Best Exit Strategy In Forex Trading
A trade consists of preparation (and before that knowledge gleaned form study and practice) then entry, then trade management then exit. The time from entry to exit can vary from very short term trades, perhaps executed by a computer program (robot) to very long term trades. Human day traders will by definition tend to trade on shorter term trades up to a matter of hours and down to 1 minute or less.
For every trade the question of when to exit is pertinent. The reason for this is that even if one is rigidly following a set of rules (or algorithm) then it is not necessarily known beforehand when to exit. A set of rules may have an exit condition based on indicator signals, but when this signal happens is up to the market (unless it is time based).
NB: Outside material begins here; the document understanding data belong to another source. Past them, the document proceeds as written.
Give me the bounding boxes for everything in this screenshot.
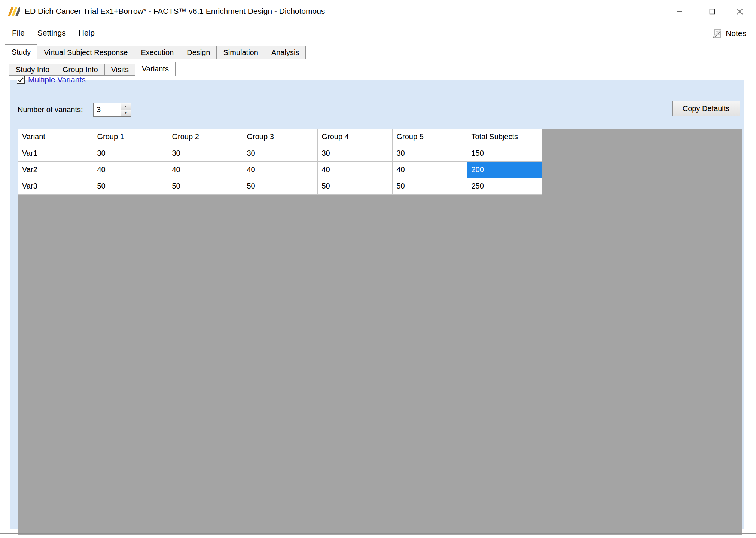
number-of-variants-label: Number of variants: — [18, 106, 83, 114]
cell[interactable]: Var1 — [18, 145, 93, 161]
table-row: Var1 30 30 30 30 30 150 — [18, 145, 542, 161]
cell[interactable]: 30 — [317, 145, 392, 161]
cell[interactable]: 30 — [392, 145, 467, 161]
cell[interactable]: 150 — [467, 145, 542, 161]
app-icon — [7, 6, 20, 17]
tab-analysis[interactable]: Analysis — [265, 46, 306, 59]
tab-visits[interactable]: Visits — [104, 64, 135, 76]
check-icon — [18, 77, 24, 82]
number-of-variants-stepper: ▲ ▼ — [93, 103, 131, 117]
tab-simulation[interactable]: Simulation — [216, 46, 265, 59]
menu-file[interactable]: File — [7, 25, 30, 40]
variants-table: Variant Group 1 Group 2 Group 3 Group 4 … — [18, 129, 542, 195]
cell[interactable]: 40 — [168, 161, 243, 178]
cell[interactable]: 50 — [243, 178, 317, 194]
copy-defaults-button[interactable]: Copy Defaults — [672, 101, 740, 116]
menu-bar: File Settings Help Notes — [0, 23, 756, 43]
selected-cell[interactable]: 200 — [467, 161, 542, 178]
table-row: Var2 40 40 40 40 40 200 — [18, 161, 542, 178]
variants-grid: Variant Group 1 Group 2 Group 3 Group 4 … — [18, 129, 742, 535]
header-variant[interactable]: Variant — [18, 129, 93, 145]
header-total-subjects[interactable]: Total Subjects — [467, 129, 542, 145]
tab-virtual-subject-response[interactable]: Virtual Subject Response — [37, 46, 134, 59]
main-tab-strip: Study Virtual Subject Response Execution… — [5, 44, 306, 59]
header-group-4[interactable]: Group 4 — [317, 129, 392, 145]
cell[interactable]: 50 — [392, 178, 467, 194]
header-group-3[interactable]: Group 3 — [243, 129, 317, 145]
cell[interactable]: 30 — [93, 145, 168, 161]
stepper-up-icon[interactable]: ▲ — [121, 103, 131, 110]
tab-group-info[interactable]: Group Info — [56, 64, 105, 76]
maximize-button[interactable] — [701, 0, 723, 23]
tab-study[interactable]: Study — [5, 44, 37, 59]
window-title: ED Dich Cancer Trial Ex1+Borrow* - FACTS… — [25, 7, 325, 16]
sub-tab-strip: Study Info Group Info Visits Variants — [9, 62, 176, 76]
cell[interactable]: 30 — [168, 145, 243, 161]
multiple-variants-panel: Multiple Variants Number of variants: ▲ … — [10, 75, 744, 529]
cell[interactable]: Var2 — [18, 161, 93, 178]
minimize-button[interactable] — [668, 0, 690, 23]
menu-help[interactable]: Help — [73, 25, 100, 40]
number-of-variants-input[interactable] — [94, 103, 121, 116]
header-group-2[interactable]: Group 2 — [168, 129, 243, 145]
tab-design[interactable]: Design — [180, 46, 217, 59]
cell[interactable]: 250 — [467, 178, 542, 194]
cell[interactable]: 50 — [317, 178, 392, 194]
tab-variants[interactable]: Variants — [135, 62, 176, 76]
header-group-5[interactable]: Group 5 — [392, 129, 467, 145]
multiple-variants-label: Multiple Variants — [28, 75, 86, 84]
app-window: ED Dich Cancer Trial Ex1+Borrow* - FACTS… — [0, 0, 756, 538]
multiple-variants-checkbox[interactable] — [17, 76, 25, 84]
notes-button[interactable]: Notes — [713, 27, 746, 40]
tab-study-info[interactable]: Study Info — [9, 64, 56, 76]
close-button[interactable] — [729, 0, 751, 23]
multiple-variants-header: Multiple Variants — [14, 75, 89, 85]
cell[interactable]: 40 — [243, 161, 317, 178]
notes-icon — [713, 28, 723, 39]
cell[interactable]: 40 — [317, 161, 392, 178]
header-row: Variant Group 1 Group 2 Group 3 Group 4 … — [18, 129, 542, 145]
title-bar: ED Dich Cancer Trial Ex1+Borrow* - FACTS… — [0, 0, 756, 23]
bottom-separator — [0, 533, 756, 534]
cell[interactable]: 40 — [93, 161, 168, 178]
cell[interactable]: 50 — [93, 178, 168, 194]
cell[interactable]: 30 — [243, 145, 317, 161]
table-row: Var3 50 50 50 50 50 250 — [18, 178, 542, 194]
cell[interactable]: 40 — [392, 161, 467, 178]
stepper-down-icon[interactable]: ▼ — [121, 110, 131, 117]
cell[interactable]: 50 — [168, 178, 243, 194]
header-group-1[interactable]: Group 1 — [93, 129, 168, 145]
cell[interactable]: Var3 — [18, 178, 93, 194]
tab-execution[interactable]: Execution — [134, 46, 180, 59]
notes-label: Notes — [726, 29, 746, 38]
menu-settings[interactable]: Settings — [32, 25, 71, 40]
In general a human trader will tend to trade with rules, but will also take note of what the market is actually doing. This kind of approach allows short term trades to turn into longer term day trades. As a bid/ask spread and/or a commission charge is deducted each time a trade is made, then the trader may wish to consider longer term trades. Longer term also means that it is possible for more distance to be travelled by a Forex pair, thus increasing the pip value of the trade. However conversely, it allows for deeper moves against the traded position, which is one reason why traders may wish to consider shorter term trades as a kind of base point (which may be extended based on market conditions).
When to exit then becomes a matter of risk management. The trader can consider exiting when a move against the traded position has become deep enough to seem less likely that it can recover. Deeper retracements can recover but the deeper a move, the harder is can become to recover even back to the entry point. So shorter term trades can become longer more tortuous trades as the trader hopes recovery can happen (and it may not). Thus a good exit strategy can protect from this outcome to some extent. The trader can take note of market structure and see what relatively speaking is a deep retracement and can use multiple time frame analysis to see how deep it can go.
For a successful trade other matters come into play. Exit now becomes a matter of locking in pips gained. The trader may wish to add on to a successful position and continue with it, but noting that if it reverses it can take out any gains at a more accelerated rate. The trader can look for exit points again based on multiple time frame analysis and past market structure. What kind of range of movement seems in keeping with or against the grain of the past. The further a move goes in one direction, then is it likely that a retracement will happen. This may or may not be the case, but the trader has to make decisions based on what they think might happen, founded on information which may or may not be helpful (which is one reason why trading is risky).